REQUIREMENT —
In the records below, tally every line containing "BOTTINE". Report only the total.

Saved data entries
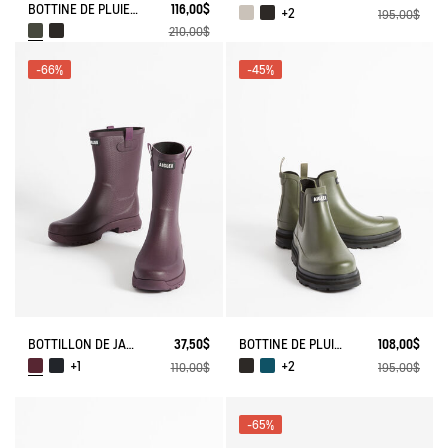
BOTTINE DE PLUIE SOFT RAIN FOURRÉE
116,00$
+2
195,00$
210,00$
-66%
-45%
BOTTILLON DE JARDIN ALYA
37,50$
BOTTINE DE PLUIE SOFT RAIN
108,00$
+1
+2
110,00$
195,00$
-65%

TASK SOLUTION —
2